Task to complete:
Omit every image, and transcribe the remaining entries exactly as given.

Material supplied:
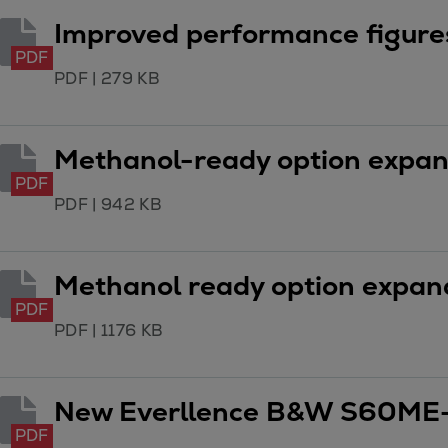
Gas fuel engines
Improved performance figur
Liquid fuel engines
Emergency diesel generators
PDF
PDF
|
279 KB
Steam turbines
Compressors
Solutions
Methanol-ready option expands
Heat pumps
PDF
Heat pump references
PDF
|
942 KB
Energy storage
Thermal power
Balancing
Methanol ready option expands
Combined Heat and Power
PDF
Base-load
PDF
|
1176 KB
Power ships
Carbon Capture (CCUS)
New Everllence B&W S60ME-
Markets
Urban
PDF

Completed exercise:
Gas fuel engines
Improved performance figur
Liquid fuel engines
Emergency diesel generators
PDF
PDF
|
279 KB
Steam turbines
Compressors
Solutions
Methanol-ready option expands
Heat pumps
PDF
Heat pump references
PDF
|
942 KB
Energy storage
Thermal power
Balancing
Methanol ready option expands
Combined Heat and Power
PDF
Base-load
PDF
|
1176 KB
Power ships
Carbon Capture (CCUS)
New Everllence B&W S60ME-
Markets
Urban
PDF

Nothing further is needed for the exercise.